The Owl, the Cat, and the Otter

This mercurial owl resisted the urge to abscond your company the day she met you because she fell instantly in love with you, yet this jaded cat abhorred love.  However, you squandered the artillery she had meticulously positioned around her heart until she had nothing left in her arsenal save the willowy seaweed that camouflaged her from the Cyclops-esque lovers she was convinced only wanted to steal her soul and crush it into pieces until she died, a lonely otter floating, belly up, in the swampy water.  Not faded by her fears though, you continued your cleanse of her baggage by tossing her ego into the gutter, leaving her temporarily bilious with only her raw self to blame.  But through the pain and shame and fear, she knew she stared into the eyes of a nonpareil who would change her outlook on life forever, and she could do nothing but wrap her arms around her body, curl her fur into your chest, and cry vulnerability into your tattered, cotton T-shirt until her usual rodomontade shrunk into elusive mews, flew upwind, and got caught in the moustache you grew because it reminded you of your dead father’s face.  But unable to grow a moustache, what should she do to remember your face?  Can you lay your spiritual egg in her nest like a cowbird ghost so she has something by which to remember you?  You enraptured her, you cared for her, and now you’re telling her she must clove her connection to you like the snip a doctor makes on an umbilical chord connecting a newborn to its mother?
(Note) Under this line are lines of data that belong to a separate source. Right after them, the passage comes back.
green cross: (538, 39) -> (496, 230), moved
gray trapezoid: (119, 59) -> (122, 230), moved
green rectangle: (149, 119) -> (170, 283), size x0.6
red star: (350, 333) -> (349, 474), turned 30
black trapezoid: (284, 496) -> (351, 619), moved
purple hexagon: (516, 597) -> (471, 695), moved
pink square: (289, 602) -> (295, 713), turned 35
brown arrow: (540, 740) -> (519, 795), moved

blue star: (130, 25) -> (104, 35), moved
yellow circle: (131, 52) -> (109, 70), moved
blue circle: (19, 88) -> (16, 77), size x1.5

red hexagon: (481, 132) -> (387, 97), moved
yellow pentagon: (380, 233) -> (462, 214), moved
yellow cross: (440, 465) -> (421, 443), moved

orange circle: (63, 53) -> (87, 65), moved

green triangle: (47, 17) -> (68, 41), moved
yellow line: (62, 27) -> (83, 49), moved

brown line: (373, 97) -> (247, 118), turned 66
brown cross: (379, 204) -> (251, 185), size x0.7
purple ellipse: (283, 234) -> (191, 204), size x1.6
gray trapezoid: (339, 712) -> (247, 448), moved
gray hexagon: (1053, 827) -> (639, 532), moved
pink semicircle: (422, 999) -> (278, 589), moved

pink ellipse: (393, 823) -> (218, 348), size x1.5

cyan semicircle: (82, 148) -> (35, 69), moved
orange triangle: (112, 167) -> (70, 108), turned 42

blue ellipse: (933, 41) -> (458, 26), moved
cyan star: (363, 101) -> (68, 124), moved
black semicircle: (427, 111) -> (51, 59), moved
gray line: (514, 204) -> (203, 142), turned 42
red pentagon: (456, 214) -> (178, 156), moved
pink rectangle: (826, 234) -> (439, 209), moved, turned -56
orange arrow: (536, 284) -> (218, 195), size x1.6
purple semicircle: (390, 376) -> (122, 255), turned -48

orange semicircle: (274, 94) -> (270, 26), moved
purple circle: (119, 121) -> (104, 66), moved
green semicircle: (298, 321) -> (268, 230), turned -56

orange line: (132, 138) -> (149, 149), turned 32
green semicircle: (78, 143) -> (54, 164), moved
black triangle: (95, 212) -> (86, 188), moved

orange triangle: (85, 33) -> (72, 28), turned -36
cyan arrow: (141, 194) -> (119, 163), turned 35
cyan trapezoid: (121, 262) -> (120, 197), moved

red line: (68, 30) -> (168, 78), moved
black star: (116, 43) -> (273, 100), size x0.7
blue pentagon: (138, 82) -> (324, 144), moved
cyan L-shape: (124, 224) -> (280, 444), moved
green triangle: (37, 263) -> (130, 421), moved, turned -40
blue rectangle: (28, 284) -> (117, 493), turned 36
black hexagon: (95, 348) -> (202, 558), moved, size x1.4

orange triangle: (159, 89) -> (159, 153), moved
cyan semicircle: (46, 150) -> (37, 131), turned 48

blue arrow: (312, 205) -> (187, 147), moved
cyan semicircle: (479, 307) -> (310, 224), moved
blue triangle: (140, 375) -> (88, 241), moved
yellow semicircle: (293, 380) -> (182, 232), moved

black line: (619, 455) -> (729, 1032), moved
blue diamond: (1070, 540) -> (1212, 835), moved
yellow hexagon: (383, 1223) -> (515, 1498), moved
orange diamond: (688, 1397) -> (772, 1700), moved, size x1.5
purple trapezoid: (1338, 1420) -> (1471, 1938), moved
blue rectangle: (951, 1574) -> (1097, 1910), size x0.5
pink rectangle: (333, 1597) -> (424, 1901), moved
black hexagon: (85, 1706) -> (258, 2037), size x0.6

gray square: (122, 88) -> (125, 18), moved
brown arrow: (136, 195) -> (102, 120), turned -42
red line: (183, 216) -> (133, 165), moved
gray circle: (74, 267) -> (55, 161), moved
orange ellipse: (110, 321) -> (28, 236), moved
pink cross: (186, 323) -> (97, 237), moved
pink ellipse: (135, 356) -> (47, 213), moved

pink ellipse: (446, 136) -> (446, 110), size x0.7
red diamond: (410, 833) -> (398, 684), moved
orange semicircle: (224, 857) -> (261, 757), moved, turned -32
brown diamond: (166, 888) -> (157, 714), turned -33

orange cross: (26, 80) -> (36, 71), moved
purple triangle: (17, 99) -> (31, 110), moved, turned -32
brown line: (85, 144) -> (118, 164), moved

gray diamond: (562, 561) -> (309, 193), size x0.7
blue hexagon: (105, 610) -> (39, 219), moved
But where is the belly button on her heart.  Where is the scar illustrating your severance?  They cut your proverbial umbilical chord of love with blunt machetes, and they cauterized the wound with the fire of deceit.  And now this mercurial owl, this capricious cat, this wayward otter no longer wants to feel at all.  So pour salt on her would so her heart shrivels up like a slug because that is the pace at which she now moves—inch by inch, moment by moment, day by day, one step at a time.




Friday, April 19, 2013

NaPoWriMo day 19: Personal Ad

Today's NaPoWriMo prompt is to write a person ad in the form of a poem, which I found funny considering how undateable I am right now.  Therefore, here is my un-personal ad:

Emotionally damaged and unstable 25-year-old woman looking or no one, because no one can fill the void in my bed left by my dead boyfriend, baggage included.  Prone to anxiety, codependency, and obsession, I couldn't be farther from ready for a relationship.  I enjoy dancing, boxing, writing, reading, and crying at the drop of a hat.  My ideal date involves traveling to the spirit realm and holding my boyfriend one last time.  If your poor soul is still interested, check out my blog for whiney, solipsistic poetry, then give me a call, and I'll tell you, in great detail, all about my nightly nightmares.  Serious inquiries only; I don't date casually.  Men and women are encouraged not to give me a call.  If I don't answer, I'm probably in trauma therapy or working in my art therapy book, and I'll call you back as soon as I pull myself out of the fetal position and stop babbling like an infant.  Oh, and I live at home with my parents, so we'll have to go back to your place after any date, should you suffer through a whole date with me and want to torture yourself further.  I look forward to not hearing from you!

All in good fun :)

Thursday, April 18, 2013

NaPoWriMo Day 18: Grey

Today's NaPoWriMo prompt is to write a poem that begins and ends with the same word.  I chose the word grey/gray.

Grey


Grey--the color of the clouds that follow me around everywhere I fucking go.  The nickname of the man I loved.  The sky of the town in which we lived.  A lighter shade of the hearts that took him from me.  The color of your ghost I pray haunts me until the day I die.  A tombstone, your grave.  A quiet color, my decline.  Your ashes, my dust, your sophistication, my compromised composure.  The lens through which our memories replay incessantly in my head--grey.